Tuesday, August 9, 2011

More Questions

I watched this video recently. While I don't agree with everything he says, a lot of it rings true to me, it's what I've lived myself.



My whole life, I’ve been told that this is not how you were created to be. You are just defective. Wait til the resurrection to be fixed. The rhetoric of “unnatural” “abominable” has toned down since Kimball, but the doctrine remains the same; and the message over and over is you don’t fit. You don't have a place in the plan of salvation as we know it.

I look back at the history of homosexuality and the church. Why is it that as a church we justify any means, even psychologically damaging ones, to fit people into the doctrine, fit into the plan of salvation who don't fit? Why did BYU say we’re going to justify showing pictures of naked men, and then shocking your genitals until we cure this? Or alternatively, and more recently, we’re going to psychologically break you down and use unapproved therapeutic methods until we get to the root of the matter and fix it.

Why is it that myself and many other gay Mormons have felt depression, anxiety, guilt, suicidal even, over just existing? Just being. Just trying to live from one day to another.

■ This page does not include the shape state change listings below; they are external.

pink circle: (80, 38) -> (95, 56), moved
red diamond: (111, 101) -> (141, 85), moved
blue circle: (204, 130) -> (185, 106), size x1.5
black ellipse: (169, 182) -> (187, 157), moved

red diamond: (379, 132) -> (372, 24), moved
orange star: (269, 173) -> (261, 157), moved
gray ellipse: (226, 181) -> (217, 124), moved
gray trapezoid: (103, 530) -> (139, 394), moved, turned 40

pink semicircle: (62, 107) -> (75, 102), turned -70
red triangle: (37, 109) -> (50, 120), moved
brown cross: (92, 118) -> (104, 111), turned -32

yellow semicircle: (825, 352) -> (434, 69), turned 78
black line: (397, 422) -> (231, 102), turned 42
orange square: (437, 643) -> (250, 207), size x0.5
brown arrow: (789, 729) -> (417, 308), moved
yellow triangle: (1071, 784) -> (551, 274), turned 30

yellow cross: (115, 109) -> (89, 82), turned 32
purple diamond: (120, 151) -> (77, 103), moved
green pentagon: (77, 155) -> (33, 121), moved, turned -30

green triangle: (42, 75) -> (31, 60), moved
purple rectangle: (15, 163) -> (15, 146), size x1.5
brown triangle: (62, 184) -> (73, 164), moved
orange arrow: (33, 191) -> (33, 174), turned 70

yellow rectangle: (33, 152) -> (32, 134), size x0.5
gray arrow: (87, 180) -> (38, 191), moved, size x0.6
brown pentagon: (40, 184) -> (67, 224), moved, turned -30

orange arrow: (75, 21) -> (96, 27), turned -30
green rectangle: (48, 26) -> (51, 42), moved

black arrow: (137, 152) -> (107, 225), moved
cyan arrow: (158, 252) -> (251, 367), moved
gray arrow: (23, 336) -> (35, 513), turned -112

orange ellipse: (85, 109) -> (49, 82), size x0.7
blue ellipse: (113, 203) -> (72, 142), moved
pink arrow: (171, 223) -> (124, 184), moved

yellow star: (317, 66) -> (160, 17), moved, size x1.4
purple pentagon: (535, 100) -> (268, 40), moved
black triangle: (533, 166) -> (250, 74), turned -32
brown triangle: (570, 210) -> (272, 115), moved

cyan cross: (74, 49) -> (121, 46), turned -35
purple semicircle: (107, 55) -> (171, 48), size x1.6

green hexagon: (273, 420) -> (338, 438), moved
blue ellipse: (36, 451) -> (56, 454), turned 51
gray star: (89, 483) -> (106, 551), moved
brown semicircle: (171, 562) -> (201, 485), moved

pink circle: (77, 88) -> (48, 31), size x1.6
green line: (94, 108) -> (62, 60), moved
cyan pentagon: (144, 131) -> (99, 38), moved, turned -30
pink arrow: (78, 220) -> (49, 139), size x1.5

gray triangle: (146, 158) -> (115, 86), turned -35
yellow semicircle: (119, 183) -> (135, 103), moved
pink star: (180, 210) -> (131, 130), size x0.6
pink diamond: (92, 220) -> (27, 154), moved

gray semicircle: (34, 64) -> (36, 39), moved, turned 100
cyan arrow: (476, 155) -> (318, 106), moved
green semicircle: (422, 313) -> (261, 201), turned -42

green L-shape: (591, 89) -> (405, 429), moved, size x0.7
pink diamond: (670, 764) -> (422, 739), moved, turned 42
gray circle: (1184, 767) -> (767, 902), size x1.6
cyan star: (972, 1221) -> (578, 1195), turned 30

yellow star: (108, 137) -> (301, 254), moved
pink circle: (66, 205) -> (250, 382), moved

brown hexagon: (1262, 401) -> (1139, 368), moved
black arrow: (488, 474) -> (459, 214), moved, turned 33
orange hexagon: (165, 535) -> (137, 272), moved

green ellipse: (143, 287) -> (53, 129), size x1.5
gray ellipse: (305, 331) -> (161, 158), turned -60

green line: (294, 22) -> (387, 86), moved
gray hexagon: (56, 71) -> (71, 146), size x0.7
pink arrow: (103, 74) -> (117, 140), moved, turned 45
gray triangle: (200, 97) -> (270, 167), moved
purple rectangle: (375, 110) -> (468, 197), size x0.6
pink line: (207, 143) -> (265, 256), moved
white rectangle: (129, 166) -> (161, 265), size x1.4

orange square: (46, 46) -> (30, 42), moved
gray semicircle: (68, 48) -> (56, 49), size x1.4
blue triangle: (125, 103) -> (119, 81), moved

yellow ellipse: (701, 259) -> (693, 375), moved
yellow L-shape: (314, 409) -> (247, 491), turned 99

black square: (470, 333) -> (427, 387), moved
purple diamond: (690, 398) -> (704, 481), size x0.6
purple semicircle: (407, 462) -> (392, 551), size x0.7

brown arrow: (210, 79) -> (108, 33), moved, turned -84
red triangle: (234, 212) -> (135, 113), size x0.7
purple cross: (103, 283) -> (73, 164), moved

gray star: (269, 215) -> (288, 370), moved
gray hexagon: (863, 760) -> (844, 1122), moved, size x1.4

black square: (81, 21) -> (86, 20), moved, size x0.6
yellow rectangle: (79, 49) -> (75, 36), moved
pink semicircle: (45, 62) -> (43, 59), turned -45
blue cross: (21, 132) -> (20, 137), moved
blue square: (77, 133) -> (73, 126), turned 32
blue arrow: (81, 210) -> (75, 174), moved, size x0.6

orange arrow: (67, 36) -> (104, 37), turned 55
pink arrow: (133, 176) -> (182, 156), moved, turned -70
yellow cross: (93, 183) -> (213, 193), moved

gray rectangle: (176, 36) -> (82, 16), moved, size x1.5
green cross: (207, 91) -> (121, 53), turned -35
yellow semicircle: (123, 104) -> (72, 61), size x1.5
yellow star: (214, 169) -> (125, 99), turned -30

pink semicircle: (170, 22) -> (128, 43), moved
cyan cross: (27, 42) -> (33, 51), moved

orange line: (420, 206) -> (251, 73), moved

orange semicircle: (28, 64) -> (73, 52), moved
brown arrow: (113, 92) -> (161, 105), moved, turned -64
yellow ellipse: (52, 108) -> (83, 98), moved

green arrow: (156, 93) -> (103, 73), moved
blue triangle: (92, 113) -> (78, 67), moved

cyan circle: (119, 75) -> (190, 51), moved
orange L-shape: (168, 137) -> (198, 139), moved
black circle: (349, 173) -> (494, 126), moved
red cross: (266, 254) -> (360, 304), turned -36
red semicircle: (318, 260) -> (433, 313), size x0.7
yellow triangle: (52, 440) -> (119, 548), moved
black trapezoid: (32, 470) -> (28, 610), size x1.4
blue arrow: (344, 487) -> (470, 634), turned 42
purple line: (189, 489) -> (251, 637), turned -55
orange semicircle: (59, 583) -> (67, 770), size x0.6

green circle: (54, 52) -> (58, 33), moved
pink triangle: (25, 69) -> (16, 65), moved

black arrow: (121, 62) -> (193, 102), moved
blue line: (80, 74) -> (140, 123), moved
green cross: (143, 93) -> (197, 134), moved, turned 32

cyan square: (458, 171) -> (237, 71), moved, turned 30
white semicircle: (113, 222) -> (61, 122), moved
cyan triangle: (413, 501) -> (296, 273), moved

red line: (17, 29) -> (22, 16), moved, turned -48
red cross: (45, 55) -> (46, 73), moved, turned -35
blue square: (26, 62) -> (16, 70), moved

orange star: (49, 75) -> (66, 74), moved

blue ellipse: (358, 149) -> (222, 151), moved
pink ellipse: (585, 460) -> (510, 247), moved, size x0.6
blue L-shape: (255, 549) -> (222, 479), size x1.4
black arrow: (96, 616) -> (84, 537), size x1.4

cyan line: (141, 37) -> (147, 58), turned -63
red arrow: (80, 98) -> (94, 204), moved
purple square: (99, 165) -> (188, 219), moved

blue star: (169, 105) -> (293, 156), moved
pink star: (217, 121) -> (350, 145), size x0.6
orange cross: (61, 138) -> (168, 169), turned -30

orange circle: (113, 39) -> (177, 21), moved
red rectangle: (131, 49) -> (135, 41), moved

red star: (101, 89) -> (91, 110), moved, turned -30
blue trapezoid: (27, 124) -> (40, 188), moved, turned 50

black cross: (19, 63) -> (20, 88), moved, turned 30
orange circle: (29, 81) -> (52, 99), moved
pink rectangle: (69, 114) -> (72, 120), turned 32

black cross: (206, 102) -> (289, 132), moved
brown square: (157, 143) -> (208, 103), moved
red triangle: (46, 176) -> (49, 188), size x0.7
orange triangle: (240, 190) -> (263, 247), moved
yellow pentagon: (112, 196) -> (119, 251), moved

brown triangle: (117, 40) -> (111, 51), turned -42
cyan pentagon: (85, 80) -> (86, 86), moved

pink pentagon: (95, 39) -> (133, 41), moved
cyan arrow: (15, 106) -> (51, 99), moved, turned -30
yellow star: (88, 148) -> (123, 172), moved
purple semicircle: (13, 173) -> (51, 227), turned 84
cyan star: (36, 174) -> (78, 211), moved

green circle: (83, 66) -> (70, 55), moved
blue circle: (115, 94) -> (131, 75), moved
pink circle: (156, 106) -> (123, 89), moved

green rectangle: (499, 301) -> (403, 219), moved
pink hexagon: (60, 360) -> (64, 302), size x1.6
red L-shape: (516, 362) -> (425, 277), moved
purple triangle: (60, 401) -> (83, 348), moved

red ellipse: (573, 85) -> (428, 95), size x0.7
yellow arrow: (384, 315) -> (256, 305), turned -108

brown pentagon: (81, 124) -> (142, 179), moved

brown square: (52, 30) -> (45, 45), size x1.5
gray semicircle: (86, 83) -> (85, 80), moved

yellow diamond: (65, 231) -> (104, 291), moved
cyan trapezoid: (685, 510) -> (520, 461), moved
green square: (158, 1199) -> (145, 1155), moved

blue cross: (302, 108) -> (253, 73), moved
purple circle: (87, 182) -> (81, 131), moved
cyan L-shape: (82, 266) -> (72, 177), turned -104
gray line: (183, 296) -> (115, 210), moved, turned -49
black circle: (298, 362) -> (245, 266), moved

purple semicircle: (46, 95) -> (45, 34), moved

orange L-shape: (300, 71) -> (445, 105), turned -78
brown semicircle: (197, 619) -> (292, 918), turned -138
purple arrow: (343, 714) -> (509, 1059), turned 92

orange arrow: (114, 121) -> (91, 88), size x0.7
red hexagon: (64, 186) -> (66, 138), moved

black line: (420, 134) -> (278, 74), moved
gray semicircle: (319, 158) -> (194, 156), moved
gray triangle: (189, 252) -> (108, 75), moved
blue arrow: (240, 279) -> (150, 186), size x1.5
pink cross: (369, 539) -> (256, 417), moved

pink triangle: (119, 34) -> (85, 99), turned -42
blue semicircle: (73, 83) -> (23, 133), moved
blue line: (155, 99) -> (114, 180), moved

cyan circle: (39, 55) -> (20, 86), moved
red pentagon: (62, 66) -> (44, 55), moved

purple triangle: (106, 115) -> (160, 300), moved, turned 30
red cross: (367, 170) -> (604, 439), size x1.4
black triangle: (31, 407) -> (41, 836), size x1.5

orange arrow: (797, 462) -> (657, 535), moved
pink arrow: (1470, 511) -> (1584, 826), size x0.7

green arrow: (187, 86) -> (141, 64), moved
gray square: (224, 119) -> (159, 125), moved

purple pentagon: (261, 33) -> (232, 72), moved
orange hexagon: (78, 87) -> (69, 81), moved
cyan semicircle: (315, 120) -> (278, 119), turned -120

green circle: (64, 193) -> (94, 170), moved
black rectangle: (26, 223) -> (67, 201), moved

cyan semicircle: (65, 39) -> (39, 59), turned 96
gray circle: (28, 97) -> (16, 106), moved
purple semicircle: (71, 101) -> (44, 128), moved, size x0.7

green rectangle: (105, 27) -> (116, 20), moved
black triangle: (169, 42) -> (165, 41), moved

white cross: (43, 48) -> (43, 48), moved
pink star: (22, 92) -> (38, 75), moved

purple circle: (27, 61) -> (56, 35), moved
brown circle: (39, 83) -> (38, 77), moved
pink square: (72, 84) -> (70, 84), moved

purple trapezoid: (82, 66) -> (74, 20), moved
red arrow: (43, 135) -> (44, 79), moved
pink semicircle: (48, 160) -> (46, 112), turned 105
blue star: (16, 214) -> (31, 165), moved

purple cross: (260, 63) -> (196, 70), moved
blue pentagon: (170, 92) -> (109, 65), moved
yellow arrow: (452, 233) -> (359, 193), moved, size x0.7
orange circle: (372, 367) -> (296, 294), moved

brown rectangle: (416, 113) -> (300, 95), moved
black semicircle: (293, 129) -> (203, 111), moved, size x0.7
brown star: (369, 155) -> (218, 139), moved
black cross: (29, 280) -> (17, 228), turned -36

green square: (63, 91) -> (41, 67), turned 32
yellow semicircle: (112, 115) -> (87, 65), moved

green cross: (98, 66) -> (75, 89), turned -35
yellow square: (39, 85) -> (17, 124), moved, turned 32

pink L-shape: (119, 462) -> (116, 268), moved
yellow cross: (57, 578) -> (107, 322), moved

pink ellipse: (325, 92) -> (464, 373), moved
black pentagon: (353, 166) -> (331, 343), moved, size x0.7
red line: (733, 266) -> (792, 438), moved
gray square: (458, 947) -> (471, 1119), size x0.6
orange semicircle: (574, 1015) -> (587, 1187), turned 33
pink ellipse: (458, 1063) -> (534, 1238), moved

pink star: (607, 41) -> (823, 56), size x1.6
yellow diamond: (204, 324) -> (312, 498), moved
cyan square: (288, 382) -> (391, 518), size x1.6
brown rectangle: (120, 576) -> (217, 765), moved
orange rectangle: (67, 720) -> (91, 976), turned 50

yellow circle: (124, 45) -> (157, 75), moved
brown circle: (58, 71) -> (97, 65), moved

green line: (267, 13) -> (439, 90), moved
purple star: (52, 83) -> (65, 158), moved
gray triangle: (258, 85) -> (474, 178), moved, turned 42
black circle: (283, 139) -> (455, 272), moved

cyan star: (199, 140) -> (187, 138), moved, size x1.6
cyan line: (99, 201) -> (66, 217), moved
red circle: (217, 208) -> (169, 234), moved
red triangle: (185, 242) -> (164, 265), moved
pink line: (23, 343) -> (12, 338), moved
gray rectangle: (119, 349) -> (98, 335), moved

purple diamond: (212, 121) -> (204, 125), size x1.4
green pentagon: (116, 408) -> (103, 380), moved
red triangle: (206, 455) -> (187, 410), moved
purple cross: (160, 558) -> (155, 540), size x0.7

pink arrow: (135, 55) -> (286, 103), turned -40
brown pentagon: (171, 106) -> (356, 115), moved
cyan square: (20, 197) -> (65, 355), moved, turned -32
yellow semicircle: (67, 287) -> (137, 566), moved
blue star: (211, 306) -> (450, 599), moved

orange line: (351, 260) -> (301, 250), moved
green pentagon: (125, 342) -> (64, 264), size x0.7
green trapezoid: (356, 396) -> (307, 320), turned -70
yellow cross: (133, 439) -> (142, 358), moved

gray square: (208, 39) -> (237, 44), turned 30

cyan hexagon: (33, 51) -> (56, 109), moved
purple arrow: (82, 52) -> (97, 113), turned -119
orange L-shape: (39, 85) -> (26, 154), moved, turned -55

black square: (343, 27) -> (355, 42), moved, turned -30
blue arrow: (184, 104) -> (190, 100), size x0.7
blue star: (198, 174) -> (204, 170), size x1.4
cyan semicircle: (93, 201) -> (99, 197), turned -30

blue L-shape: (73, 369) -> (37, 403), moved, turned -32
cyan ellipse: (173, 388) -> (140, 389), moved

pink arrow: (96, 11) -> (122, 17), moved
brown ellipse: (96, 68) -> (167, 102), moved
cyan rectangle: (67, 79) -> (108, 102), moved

Why is it that the person must change, and not the doctrine or the institution?Science suggests that sexual orientation is inborn and is unable to be changed. That it’s natural and normal genetic variation. What if they are right?

I think they are right. I didn't choose to be gay. I just am.

And while the church does acknowledge this possibility, to a degree, their response is well, live the best you can with this challenge, this struggle, this burden, this defect, and someday, in the next life, God will make it right.

I'm not defective, broken, less of a man, less of anything because I'm gay. It's part of who I am. God does love all his children. And he loves them as they are.

And while I know this, it's difficult to week after week, day after day go to church and hear in one form or another the opposite.

Some may say, if you feel that way, why don't you just leave? And others say, you can do this, you can be strong enough to stay in the church in spite of the turmoil.

1 comment:

  1. Alex,

    I too--as you already know--am struggling with my testimony and the Church that we belong to.

    I hope you can find the answers that work best for you. I hope the same for myself.